Merging Country Level Observations
31 Dec 2018As a comparative political scientist one of the most frequent data cleaning tasks I face is merging datasets that contain country or country-year observations. It can be a deceptively challenging task. This post is largely based on an email I sent in response to a question about tools to facilitate this kind of merging and will describe an available R package, as well as a couple of tools that I’ve built (with some help from Daniel Weitzel and Ben Chatterton.
Challenges of Merging Country Level Data
There are two primary challenges associated with merging country level data. First, country definitions change over time. Borders move; countries are split; territories are acquired. Sometimes this doesn’t matter. More often it really matters. Second, at any given point in time, a country may go by more than one name. Or more than one spelling.
Obviously the latter problem only relates to territories that have been identified by some kind of a string, while the former is an issue whether it’s a “name” or a code that’s being used.
The Golden Rule of Merging
What I suggest below is meant to make life a little easier. There’s no reason to rewrite tedious code every time you want to merge two datasets. Any approach you use will require some kind of a bridge between the two datasets — some kind of unique identifier that can be applied to both that allows the merge to happen. This leads to what I’ll call the “Golden Rule of Merging”, though a better name may be “the rule that you will constantly be tempted to break but will do so only at your own grave peril”:
Know your data backwards and forwards. Know your bridge backwards and forwards.
This rule is applicable to merging any data using any bridge. You must know how the units are defined in your data and in the bridge. You should know what you have and what you expect to get after the merge. Test everything.
Solutions
Any solution is going to require a bridge of some kind. This could be country name, but I think some kind of a code will always be easier. For any given dataset you translate the identifier into your code, then you can arbitrarily merge datasets based on this code.
Countrycode Package in R
If you’re dealing exclusively with nicely formatted data that uses preexisting code systems, then the R package countrycode is a great place to start. It allows you to do a variety of things: convert one standard to another, go from a standard code to a country name, or go from a country to a continent or region. You can even add custom matches if you have some variations outside their “canonical” list. It’s very easy to use and is hosted on CRAN, so you can install it simply with install.packages('countrycode')
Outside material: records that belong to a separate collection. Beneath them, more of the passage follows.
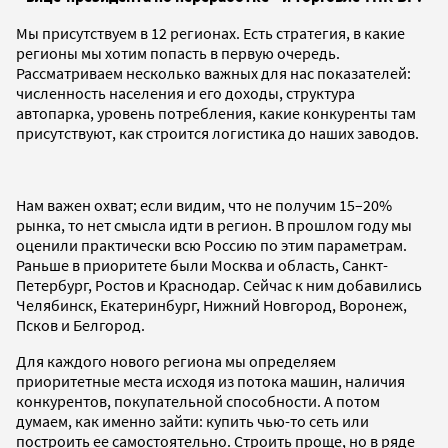
Мы присутствуем в 12 регионах. Есть стратегия, в какие
регионы мы хотим попасть в первую очередь.
Рассматриваем несколько важных для нас показателей:
численность населения и его доходы, структура
автопарка, уровень потребления, какие конкуренты там
присутствуют, как строится логистика до наших заводов.
Нам важен охват; если видим, что не получим 15–20%
рынка, то нет смысла идти в регион. В прошлом году мы
оценили практически всю Россию по этим параметрам.
Раньше в приоритете были Москва и область, Санкт-
Петербург, Ростов и Краснодар. Сейчас к ним добавились
Челябинск, Екатеринбург, Нижний Новгород, Воронеж,
Псков и Белгород.
Для каждого нового региона мы определяем
приоритетные места исходя из потока машин, наличия
конкурентов, покупательной способности. А потом
думаем, как именно зайти: купить чью-то сеть или
построить ее самостоятельно. Строить проще, но в ряде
. Here’s a little bit of code showing how you might use it:
# Go from one standard to another, including a custom match
cow$c1 <- countrycode::countrycode(cow$ccode1,
origin = "cown",
destination = "country.name",
custom_match = c("710.1" = "Hong Kong"))
# Go from a code to a readable name
gn$country_name <- countrycode::countrycode(gn$country_code,
origin = "iso2c",
destination = "country.name")
# Go from country to continent
continents <- countrycode::countrycode(my_countries,
origin = "country.name",
destination = "continent")
I have one major concern about this approach, though. It’s not clear what standard (if any) is being used to define countries. As borders change over time, are these units constant or do they vary? If so, how? This limits its usefulness to cases where the data being merged all covers country-years in which borders are constant. The function can then be thought of as acting like a translator between two languages.
Still, this is a nifty piece of software that’s fast, easy to use, and relatively flexible.
Vcode Function in R, Stata, or Python
Partly because of the concern above and partly because that package does not (currently) include support for V-Dem country codes (an absolute must for me), I’ve written an alternative. All code from here on out can be found on its Github page. A lot of what follows is a duplication of information available on that page’s README.
The primary function provided here is vcode
and can be found in the file vcode_function.R
. It takes a vector of country names and returns corresponding V-Dem codes. The V-Dem Project provides extensive documentation about how they define country units over time.1 The function’s philosophy is fairly simple: maintain an underlying master csv of country name-code pairs; when the function is invoked, the data is loaded and input names are matched against the list; if any names are not found in the list, the function returns an error message listing the names that were unmatched so that they can either be fixed in the data, or added to the master list. The list thus grows over time to accommodate new variations as they are encountered, essentially requiring them to be fixed only a single time.
In order to accommodate this flexibility, or even to allow an entirely new “master” to be used in its place, I have avoided bundling this into a true R package. An additional advantage that comes with this is the flexibility to translate this function into other languages. The files vcode.py
and vcode-function.do
provide this in Python and Stata, respectively.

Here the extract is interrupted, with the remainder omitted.